Ninguno de los dos quiso. Se opusieron, se agitaron ante la propuesta; uno volvió a gritar contra el otro las injurias más crudas, por el atropello que entendía hacer: ¡el hijo era suyo!, ¡era suyo!, ¡por esta señal y esta otra! Y Carlino Sanni creía también que tenía más derecho, porque él, él, Tito, había hecho que esa pobre mujer muriera, ¡de la que él siempre había tenido piedad! Pero, del mismo modo, Tito Morena creía también tener más derecho, porque no había sufrido menos con la dureza que había tenido que utilizar con Melina, ¡por culpa de Carlino!
Inútil, pues, intentar que se pusieran de acuerdo. A Nillí lo encerraron en el colegio, volvió a empezar, con la cercanía, más áspera y más fiera la tortura de antes. Y duró un año. Se presentó por sí solo, al fin, un caso que hizo posible y aceptable a los dos la propuesta del joven abogado.

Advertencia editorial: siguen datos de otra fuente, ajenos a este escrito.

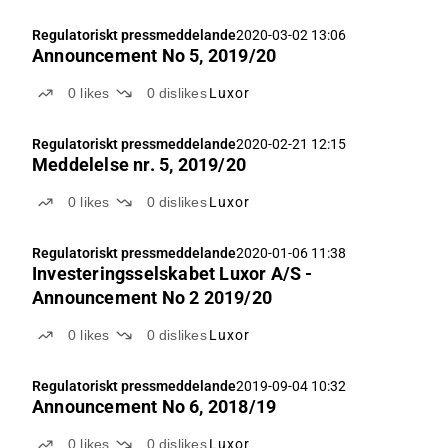
Regulatoriskt pressmeddelande
2020-03-02 13:06
Announcement No 5, 2019/20
0
likes
0
dislikes
Luxor
Regulatoriskt pressmeddelande
2020-02-21 12:15
Meddelelse nr. 5, 2019/20
0
likes
0
dislikes
Luxor
Regulatoriskt pressmeddelande
2020-01-06 11:38
Investeringsselskabet Luxor A/S -
Announcement No 2 2019/20
0
likes
0
dislikes
Luxor
Regulatoriskt pressmeddelande
2019-09-04 10:32
Announcement No 6, 2018/19
0
likes
0
dislikes
Luxor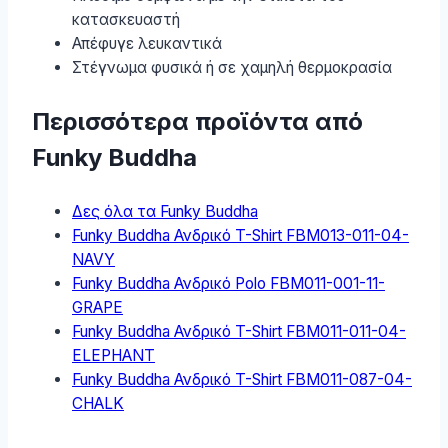
κατασκευαστή
Απέφυγε λευκαντικά
Στέγνωμα φυσικά ή σε χαμηλή θερμοκρασία
Περισσότερα προϊόντα από
Funky Buddha
Δες όλα τα Funky Buddha
Funky Buddha Ανδρικό T-Shirt FBM013-011-04-
NAVY
Funky Buddha Ανδρικό Polo FBM011-001-11-
GRAPE
Funky Buddha Ανδρικό T-Shirt FBM011-011-04-
ELEPHANT
Funky Buddha Ανδρικό T-Shirt FBM011-087-04-
CHALK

Nillí, en el colegio, durante ese año, había estrechado amistad con un joven compañero, hijo único de un coronel, al que tanto Carlino Sanni, como Tito Morena, habían tenido a la fuerza que acercarse, ya que los dos pequeños (los más pequeños del colegio) entraban en el salón de las visitas de los domingos cogidos de la mano y sin querer separarse uno de otro. El coronel y la mujer le agradecían mucho a Nillí el afecto y la protección que le daba al pequeño amigo, el cual, aun siendo de su misma edad, parecía menor, por la rubia gracilidad femenina y por la timidez. Nillí, habiendo crecido en el campo, era moreno, robusto, sanguíneo y muy vivaz. El amor de ese pequeño por Nillí tenía algo de morboso; y enternecía bastante a la mujer del coronel. Al final del curso, este murió de pronto, una noche, allí en el colegio, como un pajarito, después de haber pedido y bebido un sorbo de agua.

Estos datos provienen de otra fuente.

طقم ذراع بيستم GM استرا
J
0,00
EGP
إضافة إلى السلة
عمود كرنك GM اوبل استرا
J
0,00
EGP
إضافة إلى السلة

El coronel, para contentar a la mujer inconsolable, sabiendo por el director del colegio que Nillí era huérfano, y que esos dos señores que venían los domingos a visitarlo eran sus tíos, hizo por medio del director mismo la propuesta de adoptar al niño, a quien el pequeño difunto estaba tan unido por tanto amor.
Carlino Sanni y Tito Morena pidieron un poco de tiempo para reflexionar: consideraron que su condición y la de Nillí se volvería con los años cada vez más difícil y triste; consideraron que ese coronel y su mujer eran dos buenas personas; que la mujer era muy rica y que, por ello, para Nillí esa adopción sería una fortuna; le preguntaron a Nillí si le agradaba ocupar el sitio de su amiguito en el corazón y en la casa de esos dos pobres padres; y Nillí, que por los diálogos y los consejos de la nodriza tenía que haber comprendido, distraídamente, algo, dijo que sí, pero a condición de que los dos tíos vinieran a visitarlo a menudo, pero juntos, siempre juntos, a casa de los padres adoptivos.
Y así Carlino Sanni y Tito Morena, ahora que el hijo ya no podía ser ni de uno ni de otro, volvieron de nuevo poco a poco a ser amigos como antes.